Le Cigare'ın mekanı, bahçeli havuzlu çok güzel bir villadan oluşuyor. Çok rahat bir ortamı, Fransız mutfağı, inanılmaz güzel servisi var. En önemlisi sahiplerinin çok kibar ve bu işi bilen insanlar olması. Ari Acıman, Sabi Totah ve Abdullah Oğuz. Yani bizim ünlü yönetmenimiz. Apo'nun işi aslında televizyon ama Le Cigare'ın da ortağı. Çünkü kaliteyi ve güzeli seviyor. Apo'nun işleri televizyona kayınca, Le Cigare'la ilgilenmek Sabi Totah'a kalıyor. Kendisini çok kısa zaman önce tanımama rağmen çok sevdim. Çok prezantabl bir insan. Kim olursa olsun her müşteriyle tek tek ilgilenen, şikayetleri, istekleri derhal yerine getiren, "yok yok" bir insan. Ne isterseniz isteyin, derhal, anında yerine getiriyor Sabi Totah...

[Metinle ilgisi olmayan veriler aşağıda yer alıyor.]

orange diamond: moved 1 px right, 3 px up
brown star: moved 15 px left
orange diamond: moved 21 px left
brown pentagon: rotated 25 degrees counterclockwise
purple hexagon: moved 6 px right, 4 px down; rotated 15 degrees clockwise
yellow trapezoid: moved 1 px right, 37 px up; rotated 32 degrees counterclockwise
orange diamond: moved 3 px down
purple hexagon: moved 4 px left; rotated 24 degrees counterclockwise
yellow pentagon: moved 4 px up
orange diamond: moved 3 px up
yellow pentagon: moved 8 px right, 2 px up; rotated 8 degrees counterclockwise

Le Cigare'ın en önemli özelliklerinden birisi, bir puro restoranı olması. Türkiye'de puro kültürünü yaşayabileceğiniz ilk mekan. İsteyen her müşteri kendisine bir puro kutusu satın alabilir. Le Cigare'a gittikçe de kendi kutusundaki nemlendirilmiş purosundan içebilir. 20'den fazla konyak çeşidinin bulunduğu mekanda puro keyfi bir başka oluyor.
Tabii Le Cigare'ı diğer mekanlardan ayıran tek özelliğinin bu olduğunu düşünürseniz yanılırsınız. Zengin Fransız mutfağının en leziz çeşitlerini tanıma fırsatı bulabilirsiniz.

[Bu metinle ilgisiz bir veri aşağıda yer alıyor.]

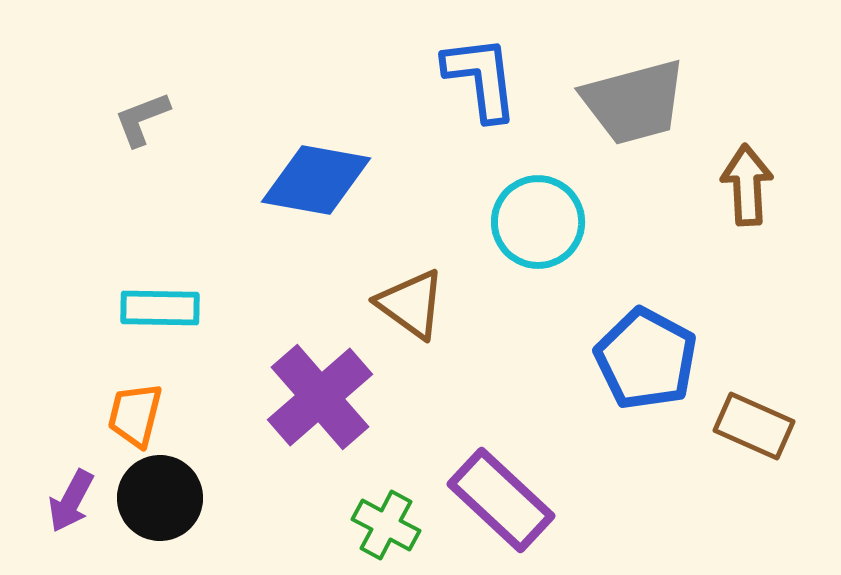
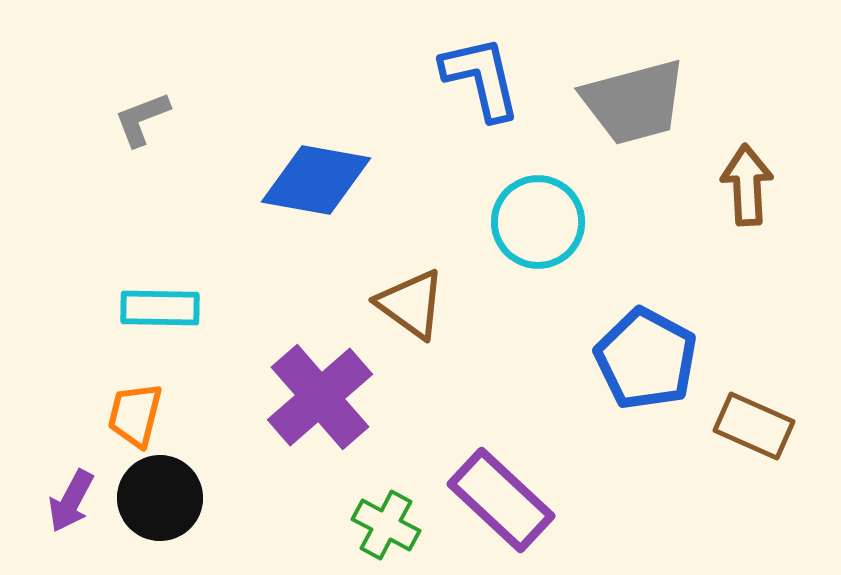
blue L-shape: rotated 6 degrees counterclockwise
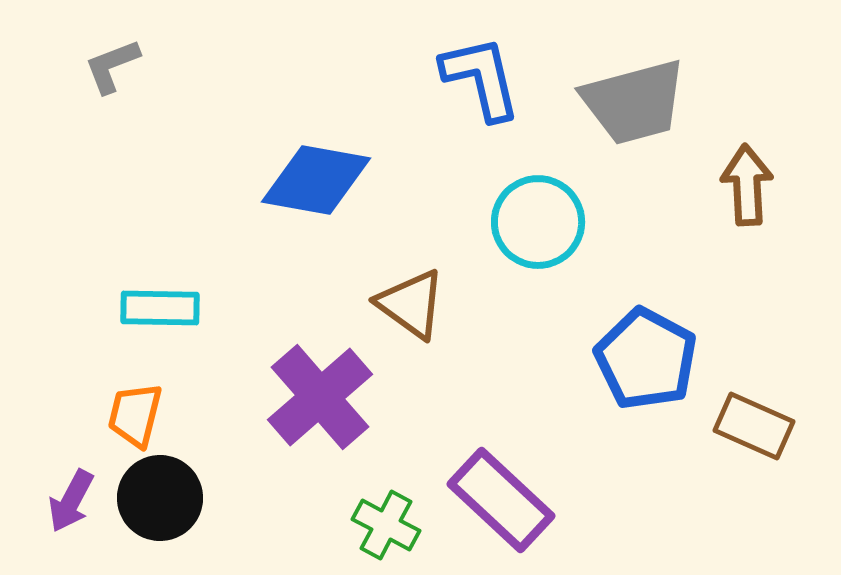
gray L-shape: moved 30 px left, 53 px up
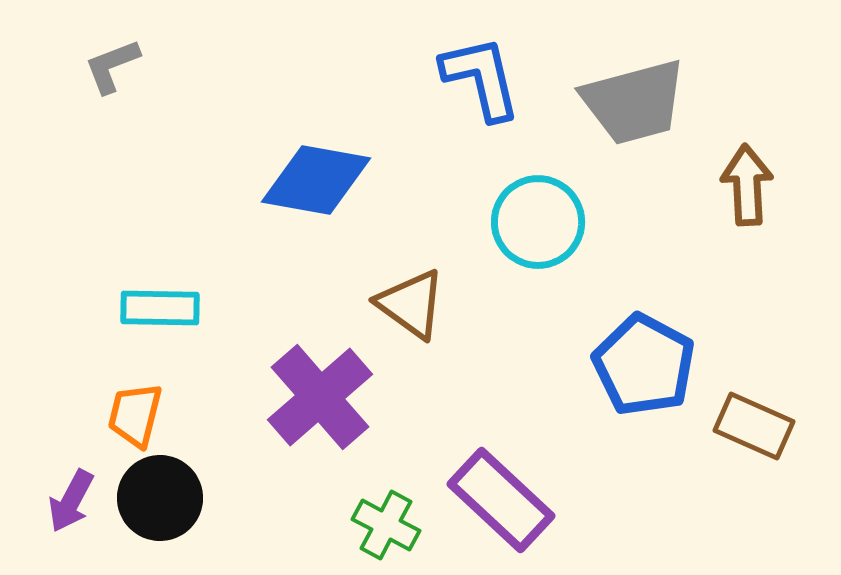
blue pentagon: moved 2 px left, 6 px down
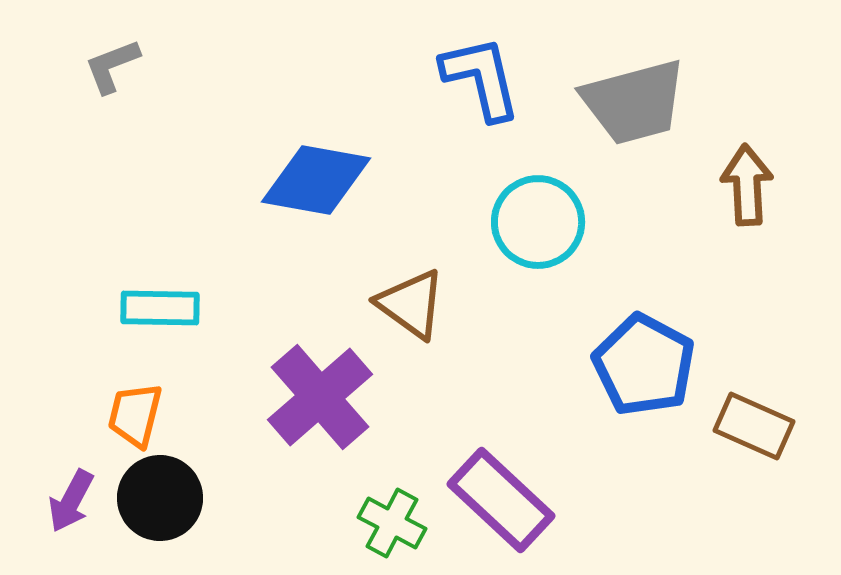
green cross: moved 6 px right, 2 px up
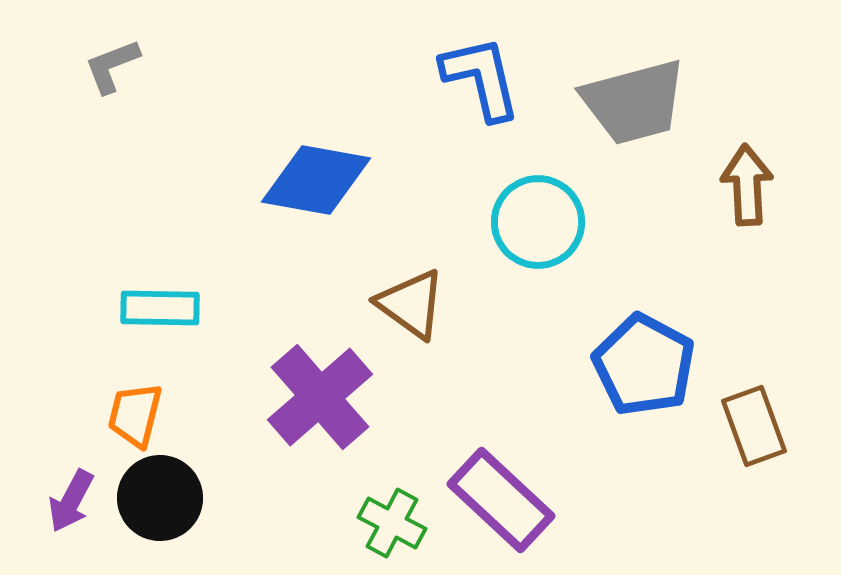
brown rectangle: rotated 46 degrees clockwise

Zeytinli ve taze baharatlı patates püresi üzerinde susamlı jumbo karides sote, parmezan peynirli carpaccio, mercimekli tabula ve dereotlu krem sos eşliğinde, havyar tabağı soğuk başlangıçlardan bazıları... Deniz mahsulleri tagliatelli, mantarlı ve sebzeli rizotto, "Provence" usulü kurbağa bacağı sıcak başlangıçların favorileri... Rizotto üzerinde dana filetosu, ördek göğsü, kuzu sırtı, tornedo, ızgara havuç yatağı üzerinde kuzu pirzolası... Balıkta ise, ızgara Lagos balığı filetosu, fesleğen yağı ile sote edilmiş jumbo karides, ıspanak yaprağı üzerinde levrek balığı filetosu, ıspanak ve özel peynir ile rulo edilmiş Norveç somonu...

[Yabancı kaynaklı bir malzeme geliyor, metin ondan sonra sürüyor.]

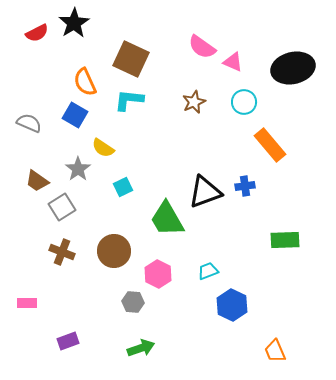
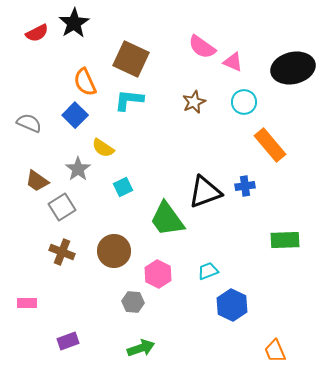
blue square: rotated 15 degrees clockwise
green trapezoid: rotated 6 degrees counterclockwise
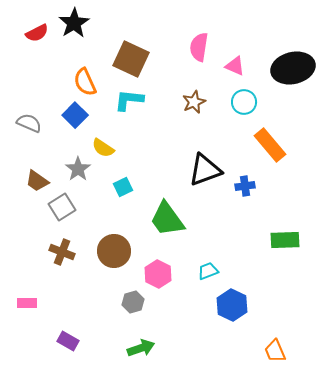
pink semicircle: moved 3 px left; rotated 64 degrees clockwise
pink triangle: moved 2 px right, 4 px down
black triangle: moved 22 px up
gray hexagon: rotated 20 degrees counterclockwise
purple rectangle: rotated 50 degrees clockwise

Bu işin mimarı mutfak şefi Yüksel Aydın. Maitre D'otel İhsan Sınmaz ve danışman şef İsmail Kalkan emirleriniz için Le Cigare'da bekliyor.
Ayrıca dekorasyondaki minimalizm ile kullanılan açık renkler, ferah ve şık bir ortam sağlamış. Alt kattaki havuz manzaralı barda, saat 24.00'ten sonra temposu artan müzikle, keyifli dakikalar geçirebilirsiniz.
Le Cigare'ın şimdi bir de dergisi var. İlk sayısını çok güzel hazırlamışlar, Esin Maraşlıoğlu'nu kapak yapmışlar. Medya dünyasının ünlü kalemleri Ayşe Arman, Güneri Civaoğlu, Mehmet Barlas, Mehmet Yaşin ve Mehmet Yılmaz da yazılarıyla dergiye renk katmışlar. Ben de yazacaktım ama bu kadar yoğunluktan yazımı baskıya yetiştiremedim. Çok faydalı bir dergi olmuş, tebrik ediyorum...
Pazartesi akşamı geç vakit Le Cigare'dan kalktık, gidecek bir yer bulamadık. Şamdan'da çok az müşteri vardı, aklımıza Çırağan Oteli'nin Saray Bölümü'ndeki Q Club geldi ve oraya gittik. İyi ki gitmişiz. O gece çok eğlendim, çok keyiflendim. Hem Q Jazz Club'tan, hem de Supper Club'tan inanılmaz zevk aldım. İki ayrı mekan. İkisi de güzel.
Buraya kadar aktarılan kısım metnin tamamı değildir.